The Fiscal Cliff Deal
By Paul Gable
You have to give Congress credit, the television spot, sound bite and photo op drama was high as the fiscal cliff was “avoided” in New Years Eve and New Years Day votes in the U.S. Senate and House.
Automatic tax hikes and spending cuts that were set to begin yesterday were avoided, but the health of the U.S. economy remains perilous.
What really happened was business as usual on Capitol Hill. By extending the Bush era tax cuts to everyone earning less than $450,000 per year, middle and lower class workers will pay less in income taxes. But approximately 96 percent of millionaires will also be paying less income tax than they would have paid if no deal was passed and Clinton era tax rates were restored.

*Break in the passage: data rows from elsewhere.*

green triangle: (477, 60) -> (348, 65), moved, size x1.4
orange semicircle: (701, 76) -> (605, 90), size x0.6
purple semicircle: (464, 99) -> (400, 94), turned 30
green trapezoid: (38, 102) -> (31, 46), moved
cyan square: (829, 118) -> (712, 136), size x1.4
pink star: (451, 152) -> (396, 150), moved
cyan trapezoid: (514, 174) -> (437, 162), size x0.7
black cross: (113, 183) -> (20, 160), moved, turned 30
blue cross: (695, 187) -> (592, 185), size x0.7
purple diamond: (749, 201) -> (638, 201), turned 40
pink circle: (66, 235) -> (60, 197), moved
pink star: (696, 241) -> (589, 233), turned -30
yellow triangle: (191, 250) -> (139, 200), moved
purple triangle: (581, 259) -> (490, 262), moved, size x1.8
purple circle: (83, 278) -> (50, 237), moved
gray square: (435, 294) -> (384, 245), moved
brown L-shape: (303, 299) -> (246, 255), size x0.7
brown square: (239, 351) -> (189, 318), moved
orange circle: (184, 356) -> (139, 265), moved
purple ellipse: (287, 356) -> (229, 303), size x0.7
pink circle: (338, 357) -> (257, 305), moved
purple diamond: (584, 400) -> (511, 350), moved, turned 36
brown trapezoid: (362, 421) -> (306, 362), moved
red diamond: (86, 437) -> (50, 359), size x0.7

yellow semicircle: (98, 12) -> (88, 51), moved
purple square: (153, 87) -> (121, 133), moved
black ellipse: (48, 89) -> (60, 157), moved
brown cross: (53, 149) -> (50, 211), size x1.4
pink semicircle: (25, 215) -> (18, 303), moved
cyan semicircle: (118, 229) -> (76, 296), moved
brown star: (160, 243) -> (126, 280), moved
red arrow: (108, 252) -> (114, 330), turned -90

While 99 percent of U.S. workers will not have an increase in their income taxes, most will go back to paying 6.25 percent in payroll taxes for social security. That rate restores the two percent that was cut from payroll taxes several years ago as part of the stimulus package and will have a direct effect on workers earning less than $100,000 per year.
The current tax rates on estate taxes and the alternative minimum tax were extended.

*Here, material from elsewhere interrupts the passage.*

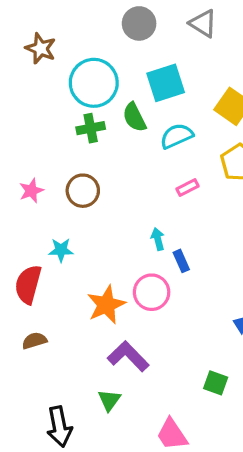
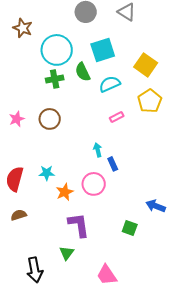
cyan star: (61, 250) -> (47, 173), moved
orange star: (106, 305) -> (65, 192), size x0.7
purple L-shape: (128, 356) -> (79, 225), turned 36
green square: (216, 383) -> (130, 228), moved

Among other provisions in the deal passed by Congress, special interest goodies were included as is always the case.
For example, NASCAR and the Hollywood movie industry will benefit from extended depreciation models that benefit them.
Beneficial tax provisions for “Indian coal facilities”, whatever those may be, were extended as was the “Indian tax credit” for businesses that hire individuals who are members of a Native American tribe, work on the tribal land, and live on or near the reservation.
Tax credits for research and development and low income housing were extended as well as accelerated depreciation for restaurants and certain leasers.
A disaster relief bill for those affected by Hurricane Sandy was not voted on in the House.
Most government workers got a pay raise including Congress whose base pay will now be $174,900 per year.
Where else can you earn so much for doing so little?